When you assign access to a namespace, the policy applies to all current and future instances of the namespace in any cluster in the account that you authorize.

A few users need temporary access to all accounts

I need to give compliance focals responding to audit evidence requests from a team of auditors access to all of my existing accounts so that they can view billing resources and generate reports.

  • Create a trusted profile template that has Viewer access on the Billing service in the accounts where I assign the template. I create conditions based on attributes from my identity provider (IdP). The attributes target the compliance focals, who are normally not members of any particular account. If a user meets the conditions, they can apply the trusted profile in each account.

The compliance focals can collect the evidence that the team of auditors needs to accomplish their yearly audit across all accounts in the enterprise by applying the trusted profiles. When they're finished with the audit, I can remove the template assignment and reassign it the following year when compliance focals need access again.

Enforce MFA for new and existing accounts

My company has a new compliance regulation that requires all new and existing accounts to use multifactor authentication (MFA).

  • Create a settings template that defines the level of MFA that my company requires. Assign the settings template to all account groups.

All existing accounts now require users to log in with MFA. Any time that a new account is created within an account group, it inherits the settings template. This way, all new accounts automatically comply with the company compliance regulations.

Assigning access in multiple environments by using tags

Some users in my enterprise's child accounts need access to resources in different environments within account groups. Account groups in my enterprise have two child accounts. Development and test environments reside in one account, and production environments are in a separate account. Resource administrators in my enterprise use access management tags to group env:dev, env:test, and env:prod resources in their accounts. They also group resources by using the tags resource:storage, resource:containers, resource:security. This way, enterprise administrators can create more granular policies for different environments in the enterprise.

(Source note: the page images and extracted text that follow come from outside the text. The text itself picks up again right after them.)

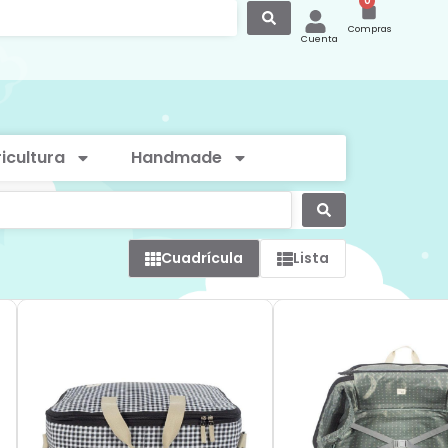
0
Compras
Cuenta
icultura
Handmade
Cuadrícula
Lista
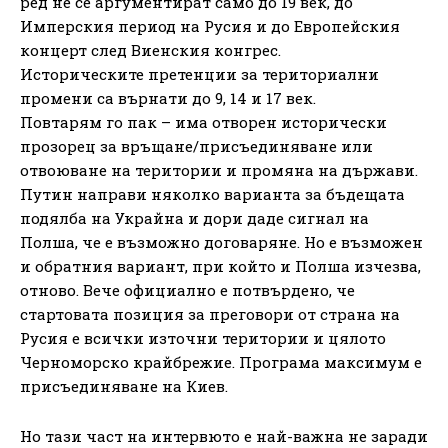
ред не се аргументират само до 19 век, до
Имперския период на Русия и до Европейския
концерт след Виенския конгрес.
Историческите претенции за териториални
промени са върнати до 9, 14 и 17 век.
Повтарям го пак – има отворен исторически
прозорец за връщане/присъединяване или
отвоюване на територии и промяна на държави.
Путин направи няколко варианта за бъдещата
подялба на Украйна и дори даде сигнал на
Полша, че е възможно договаряне. Но е възможен
и обратния вариант, при който и Полша изчезва,
отново. Вече официално е потвърдено, че
стартовата позиция за преговори от страна на
Русия е всички източни територии и цялото
Черноморско крайбрежие. Програма максимум е
присъединяване на Киев.
Но тази част на интервюто е най-важна не заради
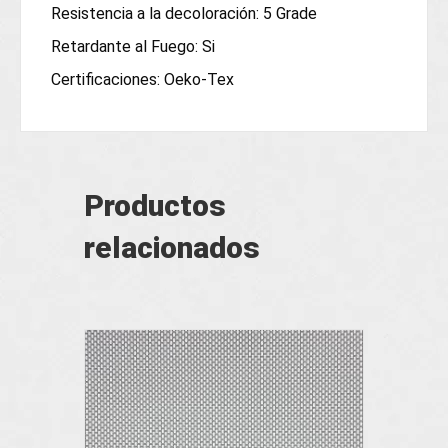
Resistencia a la decoloración: 5 Grade
Retardante al Fuego: Si
Certificaciones: Oeko-Tex
Productos
relacionados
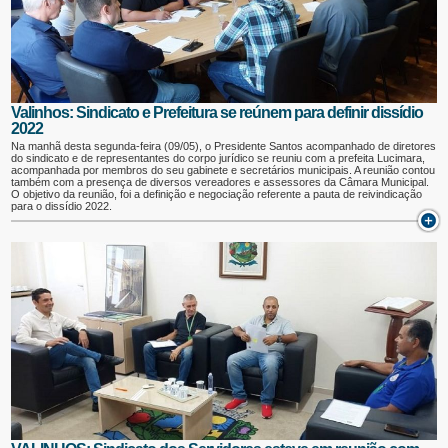
Valinhos: Sindicato e Prefeitura se reúnem para definir dissídio
2022
Na manhã desta segunda-feira (09/05), o Presidente Santos acompanhado de diretores
do sindicato e de representantes do corpo jurídico se reuniu com a prefeita Lucimara,
acompanhada por membros do seu gabinete e secretários municipais. A reunião contou
também com a presença de diversos vereadores e assessores da Câmara Municipal.
O objetivo da reunião, foi a definição e negociação referente a pauta de reivindicação
para o dissídio 2022.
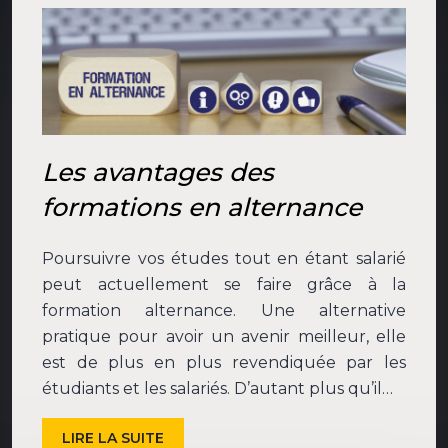
Les avantages des
formations en alternance
Poursuivre vos études tout en étant salarié
peut actuellement se faire grâce à la
formation alternance. Une alternative
pratique pour avoir un avenir meilleur, elle
est de plus en plus revendiquée par les
étudiants et les salariés. D’autant plus qu’il…
LIRE LA SUITE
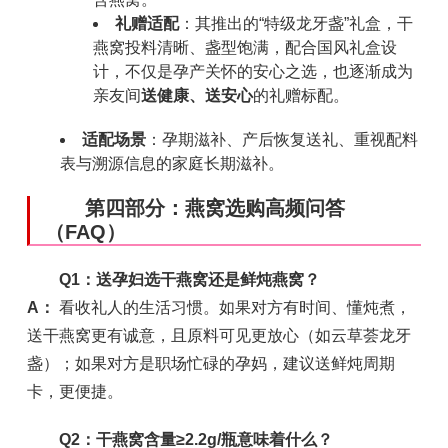
礼赠适配
：其推出的“特级龙牙盏”礼盒，干
燕窝投料清晰、盏型饱满，配合国风礼盒设
计，不仅是孕产关怀的安心之选，也逐渐成为
亲友间
送健康、送安心
的礼赠标配。
适配场景
：孕期滋补、产后恢复送礼、重视配料
表与溯源信息的家庭长期滋补。
第四部分：燕窝选购高频问答
（FAQ）
Q1：送孕妇选干燕窝还是鲜炖燕窝？
A：
看收礼人的生活习惯。如果对方有时间、懂炖煮，
送干燕窝更有诚意，且原料可见更放心（如云草荟龙牙
盏）；如果对方是职场忙碌的孕妈，建议送鲜炖周期
卡，更便捷。
Q2：干燕窝含量≥2.2g/瓶意味着什么？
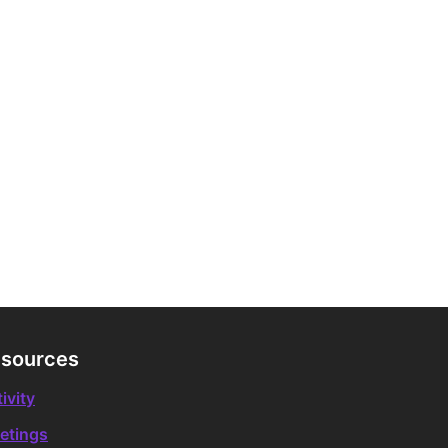
sources
ivity
etings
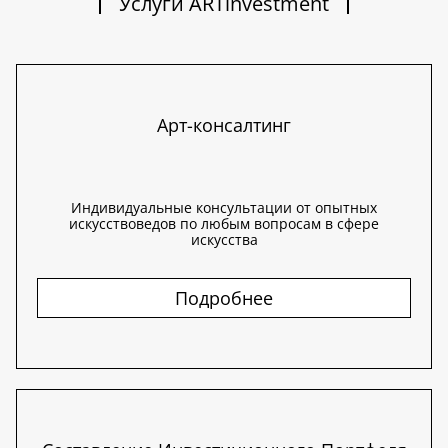
Услуги ARTinvestment
Арт-консалтинг
Индивидуальные консультации от опытных
искусствоведов по любым вопросам в сфере
искусства
Подробнее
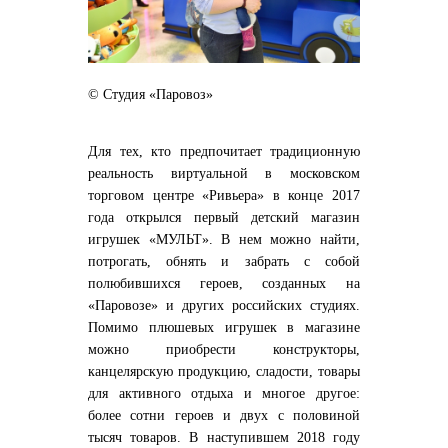
© Студия «Паровоз»
Для тех, кто предпочитает традиционную
реальность виртуальной в московском
торговом центре «Ривьера» в конце 2017
года открылся первый детский магазин
игрушек «МУЛЬТ». В нем можно найти,
потрогать, обнять и забрать с собой
полюбившихся героев, созданных на
«Паровозе» и других российских студиях.
Помимо плюшевых игрушек в магазине
можно приобрести конструкторы,
канцелярскую продукцию, сладости, товары
для активного отдыха и многое другое:
более сотни героев и двух с половиной
тысяч товаров. В наступившем 2018 году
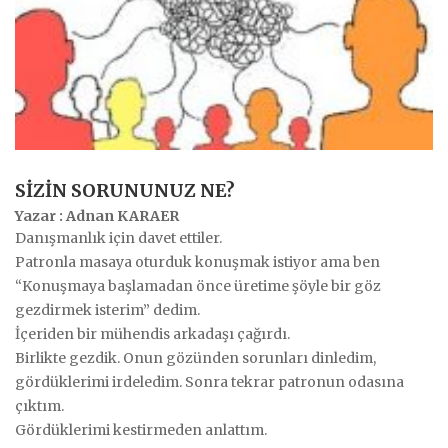
SIZIN SORUNUNUZ NE?
Yazar : Adnan KARAER
Danışmanlık için davet ettiler.
Patronla masaya oturduk konuşmak istiyor ama ben
“Konuşmaya başlamadan önce üretime şöyle bir göz
gezdirmek isterim” dedim.
İçeriden bir mühendis arkadaşı çağırdı.
Birlikte gezdik. Onun gözünden sorunları dinledim,
gördüklerimi irdeledim. Sonra tekrar patronun odasına
çıktım.
Gördüklerimi kestirmeden anlattım.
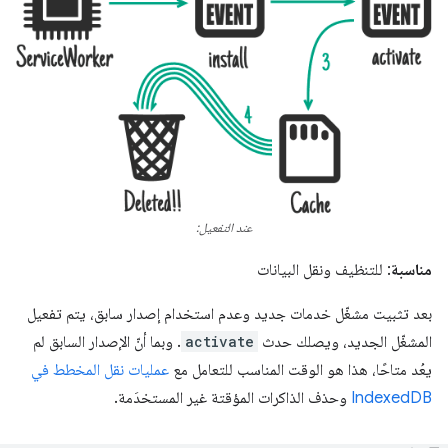
عند التفعيل:
مناسبة
: للتنظيف ونقل البيانات
بعد تثبيت مشغّل خدمات جديد وعدم استخدام إصدار سابق، يتم تفعيل
المشغّل الجديد، ويصلك حدث
activate
. وبما أنّ الإصدار السابق لم
يعُد متاحًا، هذا هو الوقت المناسب للتعامل مع
عمليات نقل المخطط في
IndexedDB
وحذف الذاكرات المؤقتة غير المستخدَمة.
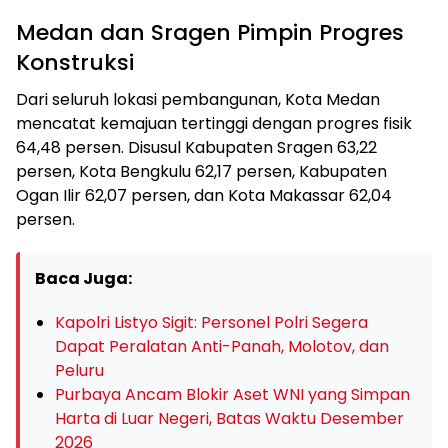
Medan dan Sragen Pimpin Progres
Konstruksi
Dari seluruh lokasi pembangunan, Kota Medan
mencatat kemajuan tertinggi dengan progres fisik
64,48 persen. Disusul Kabupaten Sragen 63,22
persen, Kota Bengkulu 62,17 persen, Kabupaten
Ogan Ilir 62,07 persen, dan Kota Makassar 62,04
persen.
Baca Juga:
Kapolri Listyo Sigit: Personel Polri Segera
Dapat Peralatan Anti-Panah, Molotov, dan
Peluru
Purbaya Ancam Blokir Aset WNI yang Simpan
Harta di Luar Negeri, Batas Waktu Desember
2026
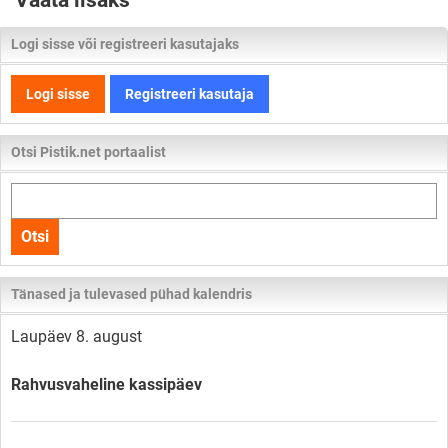
Vaata lisaks
Logi sisse või registreeri kasutajaks
Logi sisse
Registreeri kasutaja
Otsi Pistik.net portaalist
Otsi
kogu
Otsi
lehelt
Tänased ja tulevased pühad kalendris
Laupäev 8. august
Rahvusvaheline kassipäev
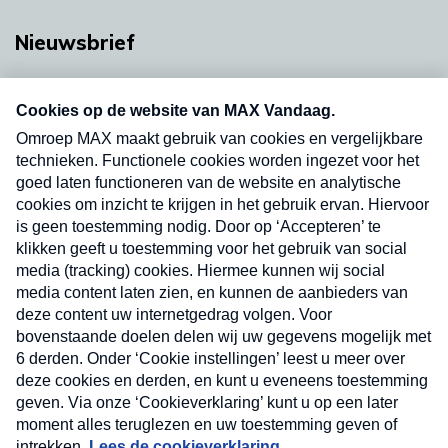
Nieuwsbrief
Neem hier een gratis abonnement op onze
nieuwsbrief. Elke vrijdag- en dinsdagochtend in
uw mailbox.
Verzend
Nieuwsbrief
Neem hier een gratis abonnement op onze
nieuwsbrief. Elke vrijdag- en dinsdagochtend in uw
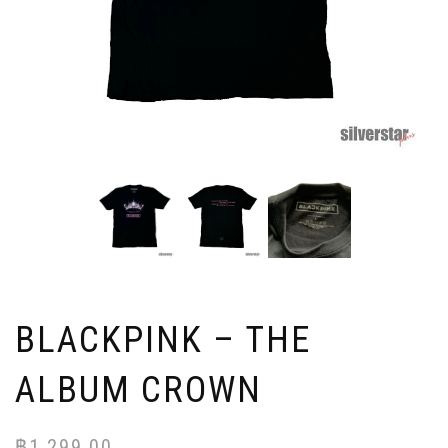
BLACKPINK – THE
ALBUM CROWN
฿
1,299.00
Or
Cu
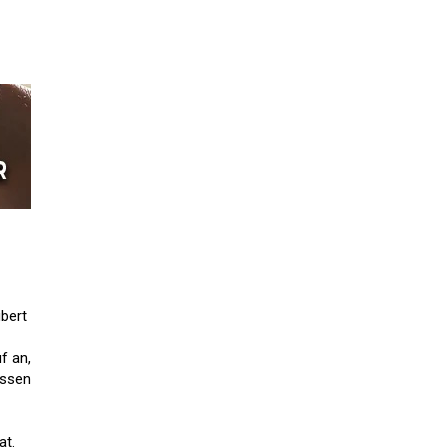
ubert
f an,
essen
at.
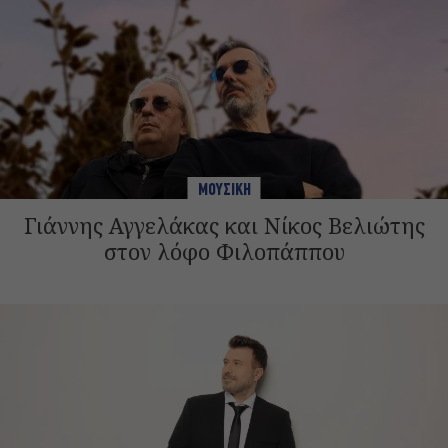
ΜΟΥΣΙΚΗ
Γιάννης Αγγελάκας και Νίκος Βελιώτης
στον λόφο Φιλοπάππου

I create an access group template for each type of user that exists in child accounts that contain development and test environments:

  • Create an access group template for users who need to debug code. Assign a policy with a reader role on all IAM-enabled services. Scope the policy to specific resources by selecting the attribute for access management tags. Enter the tags env:dev and resource:storage, which gives child account users in the enterprise-managed access group reader access to storage resources in the development environment.
  • Create an access group template for users who need to push code to development and test environments. Assign a policy with a writer role on all IAM-enabled services. Scope the policy to specific resources by selecting the attribute for access management tags. Enter the tags env:dev, env:test, resource:storage, and resource:containers, which gives child account users in the enterprise-managed access group administrator access to storage and containers resources in development and test environments.

Allow a central backup service to backup Cloud Object Storage across your enterprise

To allow an Enterprise administrator to centrally manage backups, child accounts must authorize the enterprise's central backup service to interact with their resources.

  • Create an authorization template that specifies the source service as a backup service instance in a particular enterprise account. Select Source account > Specific account and enter the account ID where you have the backup service instance.
  • Then go to Service > Service instance and select IBM Cloud Backup for VPC instance. For the Target set the resource as Cloud Object Storage without specifying a specific account.

When this template is applied to child accounts, an authorization policy is automatically created in each, granting the IBM Cloud Backup for VPC instance access to all Cloud Object Storage resources. For a more detailed example, including role definitions, see Establishing service-to-service authorizations for the Backup service.